=== Begin Enclosure ===

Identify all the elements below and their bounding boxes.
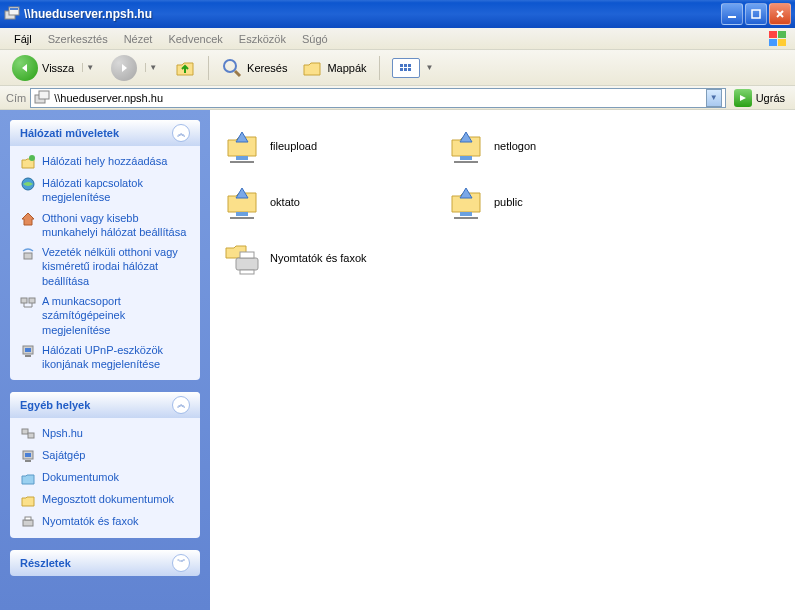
window-controls	[721, 3, 791, 25]
window-title: \\hueduserver.npsh.hu	[24, 7, 721, 21]
network-icon	[20, 426, 36, 442]
back-button[interactable]: Vissza ▼	[6, 51, 103, 85]
shared-folder-icon	[20, 492, 36, 508]
back-dropdown-icon[interactable]: ▼	[82, 63, 97, 72]
file-label: public	[494, 196, 523, 208]
file-item-printers[interactable]: Nyomtatók és faxok	[220, 232, 440, 284]
task-home-network[interactable]: Otthoni vagy kisebb munkahelyi hálózat b…	[20, 211, 190, 240]
svg-rect-22	[22, 429, 28, 434]
task-network-connections[interactable]: Hálózati kapcsolatok megjelenítése	[20, 176, 190, 205]
close-button[interactable]	[769, 3, 791, 25]
file-item-oktato[interactable]: oktato	[220, 176, 440, 228]
documents-icon	[20, 470, 36, 486]
share-folder-icon	[446, 182, 486, 222]
place-mycomputer[interactable]: Sajátgép	[20, 448, 190, 464]
place-printers[interactable]: Nyomtatók és faxok	[20, 514, 190, 530]
file-label: oktato	[270, 196, 300, 208]
separator	[379, 56, 380, 80]
up-button[interactable]	[168, 53, 202, 83]
panel-header[interactable]: Részletek ︾	[10, 550, 200, 576]
printer-icon	[20, 514, 36, 530]
task-upnp[interactable]: Hálózati UPnP-eszközök ikonjának megjele…	[20, 343, 190, 372]
panel-body: Hálózati hely hozzáadása Hálózati kapcso…	[10, 146, 200, 380]
file-label: Nyomtatók és faxok	[270, 252, 367, 264]
svg-rect-10	[39, 91, 49, 99]
wireless-icon	[20, 245, 36, 261]
view-icon	[392, 58, 420, 78]
home-network-icon	[20, 211, 36, 227]
menu-help[interactable]: Súgó	[294, 30, 336, 48]
search-label: Keresés	[247, 62, 287, 74]
globe-icon	[20, 176, 36, 192]
file-pane[interactable]: fileupload netlogon oktato public Nyomta…	[210, 110, 795, 610]
place-documents[interactable]: Dokumentumok	[20, 470, 190, 486]
panel-title: Hálózati műveletek	[20, 127, 119, 139]
folder-up-icon	[174, 57, 196, 79]
svg-rect-31	[460, 156, 472, 160]
go-icon	[734, 89, 752, 107]
file-label: fileupload	[270, 140, 317, 152]
svg-point-11	[29, 155, 35, 161]
svg-rect-28	[25, 517, 31, 520]
task-workgroup[interactable]: A munkacsoport számítógépeinek megjelení…	[20, 294, 190, 337]
file-label: netlogon	[494, 140, 536, 152]
expand-icon[interactable]: ︾	[172, 554, 190, 572]
menubar: Fájl Szerkesztés Nézet Kedvencek Eszközö…	[0, 28, 795, 50]
svg-rect-13	[24, 253, 32, 259]
menu-view[interactable]: Nézet	[116, 30, 161, 48]
folders-button[interactable]: Mappák	[295, 53, 372, 83]
view-button[interactable]: ▼	[386, 54, 440, 82]
place-npsh[interactable]: Npsh.hu	[20, 426, 190, 442]
task-add-network-place[interactable]: Hálózati hely hozzáadása	[20, 154, 190, 170]
svg-rect-3	[728, 16, 736, 18]
svg-rect-4	[752, 10, 760, 18]
search-button[interactable]: Keresés	[215, 53, 293, 83]
file-item-public[interactable]: public	[444, 176, 664, 228]
forward-dropdown-icon[interactable]: ▼	[145, 63, 160, 72]
svg-rect-29	[236, 156, 248, 160]
svg-rect-37	[236, 258, 258, 270]
svg-rect-2	[10, 8, 18, 10]
task-wireless-network[interactable]: Vezeték nélküli otthoni vagy kisméretű i…	[20, 245, 190, 288]
svg-line-8	[235, 71, 240, 76]
sidebar: Hálózati műveletek ︽ Hálózati hely hozzá…	[0, 110, 210, 610]
address-value: \\hueduserver.npsh.hu	[54, 92, 701, 104]
file-item-fileupload[interactable]: fileupload	[220, 120, 440, 172]
svg-rect-14	[21, 298, 27, 303]
menu-edit[interactable]: Szerkesztés	[40, 30, 116, 48]
menu-favorites[interactable]: Kedvencek	[160, 30, 230, 48]
place-shared-documents[interactable]: Megosztott dokumentumok	[20, 492, 190, 508]
share-folder-icon	[222, 182, 262, 222]
svg-rect-25	[25, 453, 31, 457]
share-folder-icon	[222, 126, 262, 166]
minimize-button[interactable]	[721, 3, 743, 25]
svg-rect-21	[25, 355, 31, 357]
collapse-icon[interactable]: ︽	[172, 124, 190, 142]
forward-button[interactable]: ▼	[105, 51, 166, 85]
panel-header[interactable]: Hálózati műveletek ︽	[10, 120, 200, 146]
back-label: Vissza	[42, 62, 74, 74]
forward-icon	[111, 55, 137, 81]
network-place-icon	[20, 154, 36, 170]
menu-file[interactable]: Fájl	[6, 30, 40, 48]
svg-point-7	[224, 60, 236, 72]
svg-rect-15	[29, 298, 35, 303]
svg-rect-20	[25, 348, 31, 352]
go-button[interactable]: Ugrás	[730, 88, 789, 108]
menu-tools[interactable]: Eszközök	[231, 30, 294, 48]
search-icon	[221, 57, 243, 79]
file-item-netlogon[interactable]: netlogon	[444, 120, 664, 172]
printers-folder-icon	[222, 238, 262, 278]
address-dropdown-icon[interactable]: ▼	[706, 89, 722, 107]
panel-header[interactable]: Egyéb helyek ︽	[10, 392, 200, 418]
content-area: Hálózati műveletek ︽ Hálózati hely hozzá…	[0, 110, 795, 610]
svg-rect-27	[23, 520, 33, 526]
computer-icon	[20, 448, 36, 464]
svg-rect-26	[25, 460, 31, 462]
svg-rect-39	[240, 270, 254, 274]
address-input[interactable]: \\hueduserver.npsh.hu ▼	[30, 88, 725, 108]
addressbar: Cím \\hueduserver.npsh.hu ▼ Ugrás	[0, 86, 795, 110]
collapse-icon[interactable]: ︽	[172, 396, 190, 414]
windows-flag-icon	[769, 30, 789, 48]
maximize-button[interactable]	[745, 3, 767, 25]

=== End Enclosure ===

:: How to complete this task ::
Output all the entries above verbatim, please. No images.

:: Task response ::
Identify all the elements below and their bounding boxes.
window-controls	[721, 3, 791, 25]
window-title: \\hueduserver.npsh.hu	[24, 7, 721, 21]
network-icon	[20, 426, 36, 442]
back-button[interactable]: Vissza ▼	[6, 51, 103, 85]
shared-folder-icon	[20, 492, 36, 508]
back-dropdown-icon[interactable]: ▼	[82, 63, 97, 72]
file-label: public	[494, 196, 523, 208]
file-item-printers[interactable]: Nyomtatók és faxok	[220, 232, 440, 284]
task-home-network[interactable]: Otthoni vagy kisebb munkahelyi hálózat b…	[20, 211, 190, 240]
svg-rect-22	[22, 429, 28, 434]
task-network-connections[interactable]: Hálózati kapcsolatok megjelenítése	[20, 176, 190, 205]
close-button[interactable]	[769, 3, 791, 25]
file-item-oktato[interactable]: oktato	[220, 176, 440, 228]
documents-icon	[20, 470, 36, 486]
share-folder-icon	[446, 182, 486, 222]
place-mycomputer[interactable]: Sajátgép	[20, 448, 190, 464]
place-printers[interactable]: Nyomtatók és faxok	[20, 514, 190, 530]
file-label: oktato	[270, 196, 300, 208]
separator	[379, 56, 380, 80]
up-button[interactable]	[168, 53, 202, 83]
panel-header[interactable]: Részletek ︾	[10, 550, 200, 576]
printer-icon	[20, 514, 36, 530]
task-upnp[interactable]: Hálózati UPnP-eszközök ikonjának megjele…	[20, 343, 190, 372]
panel-body: Hálózati hely hozzáadása Hálózati kapcso…	[10, 146, 200, 380]
file-label: Nyomtatók és faxok	[270, 252, 367, 264]
svg-rect-10	[39, 91, 49, 99]
wireless-icon	[20, 245, 36, 261]
view-icon	[392, 58, 420, 78]
home-network-icon	[20, 211, 36, 227]
menu-help[interactable]: Súgó	[294, 30, 336, 48]
search-label: Keresés	[247, 62, 287, 74]
globe-icon	[20, 176, 36, 192]
file-pane[interactable]: fileupload netlogon oktato public Nyomta…	[210, 110, 795, 610]
place-documents[interactable]: Dokumentumok	[20, 470, 190, 486]
panel-title: Hálózati műveletek	[20, 127, 119, 139]
folder-up-icon	[174, 57, 196, 79]
svg-rect-31	[460, 156, 472, 160]
go-icon	[734, 89, 752, 107]
file-label: fileupload	[270, 140, 317, 152]
svg-point-11	[29, 155, 35, 161]
svg-rect-28	[25, 517, 31, 520]
task-workgroup[interactable]: A munkacsoport számítógépeinek megjelení…	[20, 294, 190, 337]
file-label: netlogon	[494, 140, 536, 152]
expand-icon[interactable]: ︾	[172, 554, 190, 572]
menubar: Fájl Szerkesztés Nézet Kedvencek Eszközö…	[0, 28, 795, 50]
svg-rect-13	[24, 253, 32, 259]
menu-view[interactable]: Nézet	[116, 30, 161, 48]
folders-button[interactable]: Mappák	[295, 53, 372, 83]
view-button[interactable]: ▼	[386, 54, 440, 82]
place-npsh[interactable]: Npsh.hu	[20, 426, 190, 442]
task-add-network-place[interactable]: Hálózati hely hozzáadása	[20, 154, 190, 170]
svg-rect-3	[728, 16, 736, 18]
svg-rect-4	[752, 10, 760, 18]
search-button[interactable]: Keresés	[215, 53, 293, 83]
file-item-public[interactable]: public	[444, 176, 664, 228]
forward-dropdown-icon[interactable]: ▼	[145, 63, 160, 72]
svg-rect-29	[236, 156, 248, 160]
svg-rect-37	[236, 258, 258, 270]
svg-rect-2	[10, 8, 18, 10]
task-wireless-network[interactable]: Vezeték nélküli otthoni vagy kisméretű i…	[20, 245, 190, 288]
svg-line-8	[235, 71, 240, 76]
sidebar: Hálózati műveletek ︽ Hálózati hely hozzá…	[0, 110, 210, 610]
address-value: \\hueduserver.npsh.hu	[54, 92, 701, 104]
file-item-fileupload[interactable]: fileupload	[220, 120, 440, 172]
svg-rect-14	[21, 298, 27, 303]
menu-edit[interactable]: Szerkesztés	[40, 30, 116, 48]
menu-favorites[interactable]: Kedvencek	[160, 30, 230, 48]
place-shared-documents[interactable]: Megosztott dokumentumok	[20, 492, 190, 508]
share-folder-icon	[222, 182, 262, 222]
svg-rect-25	[25, 453, 31, 457]
share-folder-icon	[222, 126, 262, 166]
minimize-button[interactable]	[721, 3, 743, 25]
svg-rect-21	[25, 355, 31, 357]
collapse-icon[interactable]: ︽	[172, 124, 190, 142]
forward-button[interactable]: ▼	[105, 51, 166, 85]
panel-header[interactable]: Hálózati műveletek ︽	[10, 120, 200, 146]
back-label: Vissza	[42, 62, 74, 74]
forward-icon	[111, 55, 137, 81]
network-place-icon	[20, 154, 36, 170]
menu-file[interactable]: Fájl	[6, 30, 40, 48]
svg-point-7	[224, 60, 236, 72]
svg-rect-15	[29, 298, 35, 303]
svg-rect-20	[25, 348, 31, 352]
go-button[interactable]: Ugrás	[730, 88, 789, 108]
menu-tools[interactable]: Eszközök	[231, 30, 294, 48]
search-icon	[221, 57, 243, 79]
file-item-netlogon[interactable]: netlogon	[444, 120, 664, 172]
printers-folder-icon	[222, 238, 262, 278]
address-dropdown-icon[interactable]: ▼	[706, 89, 722, 107]
panel-header[interactable]: Egyéb helyek ︽	[10, 392, 200, 418]
content-area: Hálózati műveletek ︽ Hálózati hely hozzá…	[0, 110, 795, 610]
svg-rect-27	[23, 520, 33, 526]
computer-icon	[20, 448, 36, 464]
svg-rect-26	[25, 460, 31, 462]
svg-rect-39	[240, 270, 254, 274]
address-input[interactable]: \\hueduserver.npsh.hu ▼	[30, 88, 725, 108]
addressbar: Cím \\hueduserver.npsh.hu ▼ Ugrás	[0, 86, 795, 110]
collapse-icon[interactable]: ︽	[172, 396, 190, 414]
windows-flag-icon	[769, 30, 789, 48]
maximize-button[interactable]	[745, 3, 767, 25]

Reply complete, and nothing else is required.